Understanding the Sketch

This sketch is a modification of Project 52. We use the onboard LED to simulate the status of something that we want to turn on or off every time an acceptable RFID ID tag is read. After a tag has been read and matched, the status of the lock is changed at 5. We store the status of the lock in the first position of the EEPROM. The status is represented by a number: 0 is unlocked and 1 is locked. This status will change (from locked to unlocked and back to locked) after every successful tag read at 6 or 7.

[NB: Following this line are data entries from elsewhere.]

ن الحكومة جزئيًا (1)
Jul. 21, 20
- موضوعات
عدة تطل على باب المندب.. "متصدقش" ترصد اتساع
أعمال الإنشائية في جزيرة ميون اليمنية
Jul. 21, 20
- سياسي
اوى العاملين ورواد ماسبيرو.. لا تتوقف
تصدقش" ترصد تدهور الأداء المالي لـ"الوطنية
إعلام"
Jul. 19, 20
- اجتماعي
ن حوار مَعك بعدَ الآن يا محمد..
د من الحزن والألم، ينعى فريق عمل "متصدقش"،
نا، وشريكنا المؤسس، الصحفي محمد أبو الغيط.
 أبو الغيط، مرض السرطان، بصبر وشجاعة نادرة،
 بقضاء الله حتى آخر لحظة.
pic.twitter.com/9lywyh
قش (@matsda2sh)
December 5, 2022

We’ve also introduced a fail-safe in case the EEPROM has worn out. If the value returned from reading the EEPROM is not 0 or 1, we should be notified at 8. Furthermore, the status is checked when the sketch restarts after a reset using the function checkLock() at 1, 2, 3, and 4, which reads the EEPROM value, determines the last status, and then sets the lock to that status (locked or unlocked).

Looking Ahead

Once again, we have used an Arduino board to re-create simply what could be a very complex project. You now have a base to add RFID control to your projects that will allow you to create professional-quality access systems and control digital outputs with the swipe of an RFID card. We’ll demonstrate this again when we revisit RFID in Chapter 20.